[DATA FOR REVIEW]
+--

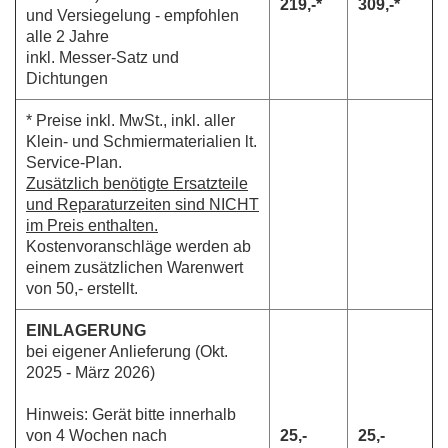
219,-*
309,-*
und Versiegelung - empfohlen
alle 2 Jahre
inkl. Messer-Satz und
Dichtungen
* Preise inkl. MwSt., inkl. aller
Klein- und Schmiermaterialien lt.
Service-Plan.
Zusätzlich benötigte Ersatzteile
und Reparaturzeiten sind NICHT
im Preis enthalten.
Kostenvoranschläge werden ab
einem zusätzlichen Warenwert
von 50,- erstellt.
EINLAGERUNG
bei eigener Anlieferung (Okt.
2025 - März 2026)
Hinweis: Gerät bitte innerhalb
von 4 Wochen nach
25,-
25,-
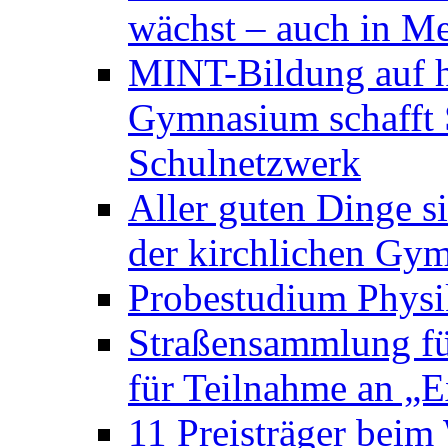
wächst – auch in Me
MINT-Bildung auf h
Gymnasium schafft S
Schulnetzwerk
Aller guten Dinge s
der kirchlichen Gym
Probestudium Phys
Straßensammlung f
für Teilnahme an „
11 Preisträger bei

+--

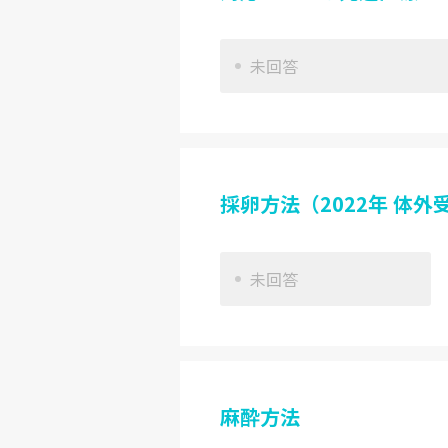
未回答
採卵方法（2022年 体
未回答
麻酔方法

+--

[EXERCISE] Transcribe exactly the lines above, beginning at the one with "bei eigener Anlieferung (Okt." and going up to and including the one with "11 Preisträger bei". Pictures do not belong in the copy.

[RESPONSE AREA]
bei eigener Anlieferung (Okt.
2025 - März 2026)
Hinweis: Gerät bitte innerhalb
von 4 Wochen nach
25,-
25,-
wächst – auch in Me
MINT-Bildung auf h
Gymnasium schafft S
Schulnetzwerk
Aller guten Dinge s
der kirchlichen Gym
Probestudium Phys
Straßensammlung f
für Teilnahme an „
11 Preisträger bei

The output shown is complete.